Display call transcription state on the client

You need to collect consent from all participants in the call before you can transcribe them. Microsoft Teams allows users to start transcription in the meetings or calls. You would receive event when transcription has started on you can check the transcription state, if transcription started before you joined the call or meeting.

Prerequisites

Support

The following tables define support of call transcription in Azure Communication Services.

Identities and call types

The following tables show support of transcription for specific call type and identity.

Identities Teams meeting Room 1:1 call Group call 1:1 Teams interop call Group Teams interop call
Communication Services user ✔️ ✔️ ✔️
Microsoft 365 user ✔️ ✔️ ✔️

Operations

The following tables show support of individual APIs in calling SDK to individual identity types.

Operations Communication Services user Microsoft 365 user
Get event that transcription has started ✔️ ✔️
Get transcription state ✔️ ✔️
Start or stop transcription

SDKs

The following tables show support of transcription in individual Azure Communication Services SDKs.

Platforms Web Web UI iOS iOS UI Android Android UI Windows
Is Supported ✔️ ✔️ ✔️ ✔️ ✔️ ✔️ ✔️

Install the SDK

Use the npm install command to install the Azure Communication Services Common and Calling SDK for JavaScript:

npm install @azure/communication-common --save
npm install @azure/communication-calling --save

Initialize required objects

A CallClient instance is required for most call operations. When you create a new CallClient instance, you can configure it with custom options like a Logger instance.

With the CallClient instance, you can create a CallAgent instance by calling the createCallAgent. This method asynchronously returns a CallAgent instance object.

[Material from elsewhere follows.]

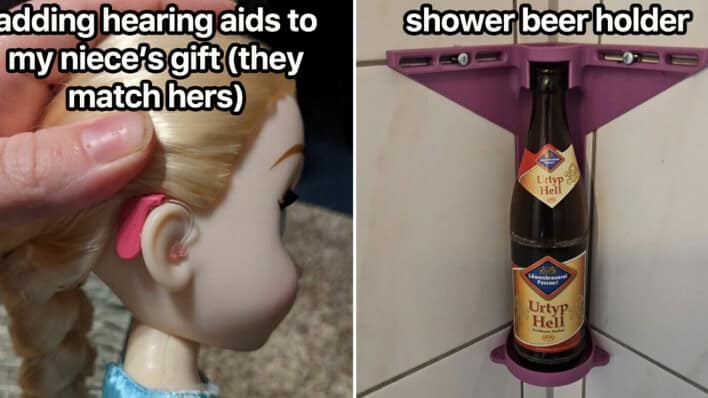 The height and width of the screenshot is (398, 708). I want to click on text "shower beer holder", so click(x=469, y=16).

The createCallAgent method uses CommunicationTokenCredential as an argument. It accepts a user access token.

You can use the getDeviceManager method on the CallClient instance to access deviceManager.

const { CallClient } = require('@azure/communication-calling');
const { AzureCommunicationTokenCredential} = require('@azure/communication-common');
const { AzureLogger, setLogLevel } = require("@azure/logger");

// Set the logger's log level
setLogLevel('verbose');

// Redirect log output to console, file, buffer, REST API, or whatever location you want
AzureLogger.log = (...args) => {
    console.log(...args); // Redirect log output to console
};

const userToken = '<USER_TOKEN>';
callClient = new CallClient(options);
const tokenCredential = new AzureCommunicationTokenCredential(userToken);
const callAgent = await callClient.createCallAgent(tokenCredential, {displayName: 'optional Azure Communication Services user name'});
const deviceManager = await callClient.getDeviceManager()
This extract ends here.